17 Multiple Numerical Samples

17.1 An example of A/B testing

The modern name for two-sample comparison is “A/B testing”. This terminology is particularly prevalent in the high-tech industry. The following is an example of that and is an example that appears in Kaggle (https://www.kaggle.com/yufengsui/mobile-games-ab-testing) and DataCamp (https://www.datacamp.com/projects/184). Summarizing the description provided on Kaggle, Cookie Cats is a mobile puzzle game. As a players progress through the levels of the game, they will occasionally encounter gates that force them to wait a non-trivial amount of time or make an in-app purchase to progress. In addition to driving in-app purchases, these gates serve the important purpose of giving players an enforced break from playing the game, hopefully resulting in that the player’s enjoyment of the game being increased and prolonged. But where should the gates be placed? In the present experiment, the effects of placing the first gate at level 30 and level 40 are compared, in particular terms of player retention. Here are the variables:

userid: player identifier
version: level where the first gate appeared (for that player)
sum_gamerounds: number of game rounds played (by that player) during the first week after installation
retention_1: did the player come back and play 1 day after installing?
retention_7: did the player come back and play 7 days after installing?

cookie_cats = read.csv("data/cookie_cats.csv")

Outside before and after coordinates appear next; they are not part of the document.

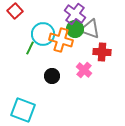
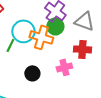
gray triangle: (90, 29) -> (84, 21), moved
pink cross: (84, 70) -> (64, 67), turned 35

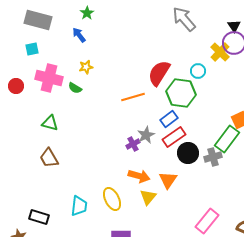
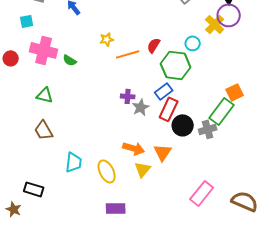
yellow star: (86, 67) -> (107, 39), moved
red semicircle: (159, 73) -> (154, 45), size x0.6
orange line: (133, 97) -> (128, 54), moved
red rectangle: (174, 137) -> (169, 109), turned -30
purple cross: (133, 144) -> (128, 96), moved, turned 32
cyan trapezoid: (79, 206) -> (74, 162), moved

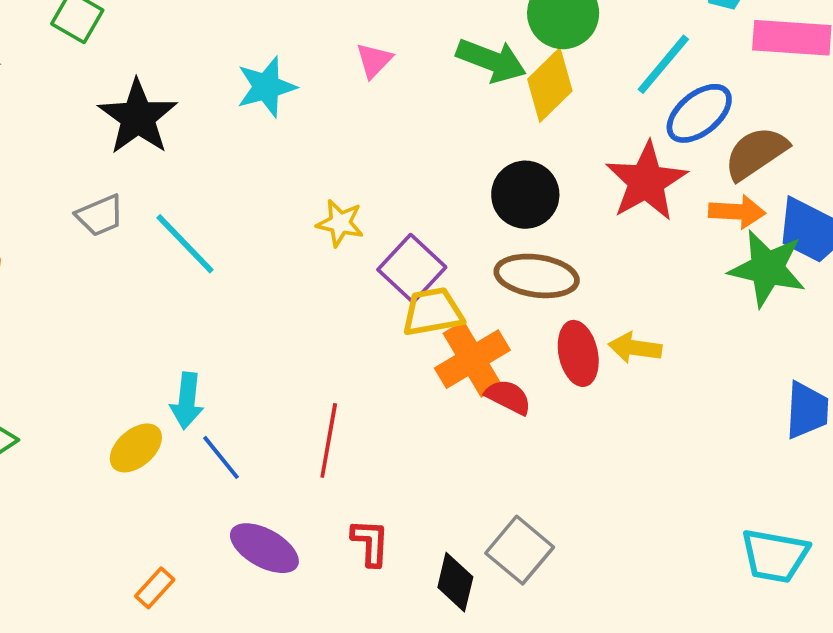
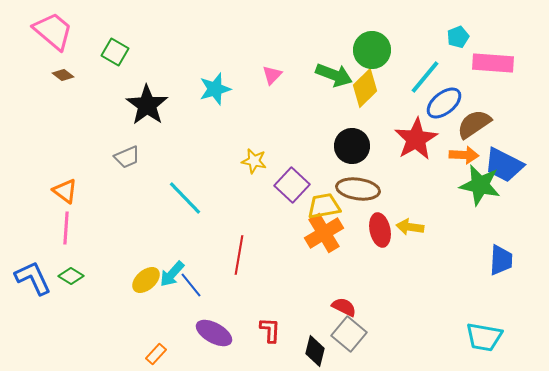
cyan line: (185, 244) -> (185, 198), moved
yellow trapezoid: (433, 312) -> (324, 206), moved
red semicircle: (508, 397) -> (344, 307), moved
cyan arrow: (187, 401) -> (172, 274), moved, turned 36
red line: (329, 440) -> (239, 255), moved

We focus on the number of game rounds played in the first week after installation. We start with some plots.

dat = cookie_cats[, 2:3]
names(dat) = c("version", "rounds")

17.2 Plots

We first explore the data with some plots. ### Boxplots

boxplot(rounds ~ version, data = dat, range = Inf, col = 2:3, horizontal = TRUE, xlab = "number of rounds", ylab = "version") # we cannot see much

boxplot(log(rounds + 1) ~ version, data = dat, range = Inf, col = 2:3, horizontal = TRUE, xlab = "number of rounds", ylab = "version") # we cannot see much

We work with a log scale henceforth.

dat$rounds = log(dat$rounds + 1)

17.2.1 Histograms

rounds_30 = with(dat, rounds[version == "gate_30"]) 
rounds_40 = with(dat, rounds[version == "gate_40"]) 
par(mfrow=c(2,1))
hist(rounds_30, main="", xlim = range(dat$rounds), xlab="", las = 1 , col = 2, breaks = 50)
hist(rounds_40, main="", xlim = range(dat$rounds), xlab="", las = 1 , col = 3, breaks = 50)

17.2.2 Violin plots

require(ggplot2)
ggplot(dat, aes(version, rounds, fill = version)) + geom_violin() + coord_flip()

17.3 Tests

We now perform some tests. ### Welch–Student test To compare the two means, we simply apply the two-sample Welch–Student test. (The samples are quite large and after the log transformation their distrbutions are not overly skewed.) The function also computes the related confidence interval.

t.test(rounds_30, rounds_40)


    Welch Two Sample t-test

data:  rounds_30 and rounds_40
t = 1.8142, df = 90177, p-value = 0.06964
alternative hypothesis: true difference in means is not equal to 0
95 percent confidence interval:
 -0.001459544  0.037796681
sample estimates:
mean of x mean of y 
 2.888910  2.870742

We find that there is some evidence that with the first gate shown at level 30 a player will play more rounds (at least in the first week after installing the game). ### Rank tests We can also apply goodness-of-fit tests such as the Wilcoxon rank-sum test and the Kolmogorov–Smirnov tests. (Both are rank-based tests and therefore return the same p-value regardless of whether they are applied before or after transformation.)

wilcox.test(rounds_30, rounds_40)


    Wilcoxon rank sum test with continuity correction

data:  rounds_30 and rounds_40
W = 1024331251, p-value = 0.05021
alternative hypothesis: true location shift is not equal to 0

ks.test(rounds_30, rounds_40)


    Two-sample Kolmogorov-Smirnov test

data:  rounds_30 and rounds_40
D = 0.010271, p-value = 0.01719
alternative hypothesis: two-sided

Again, there is some evidence that the two samples do not come from the same distribution. In any case, although somewhat statistically significant, the difference may not be meaningful as it is quite small. (The median number of rounds played differs by just 1.)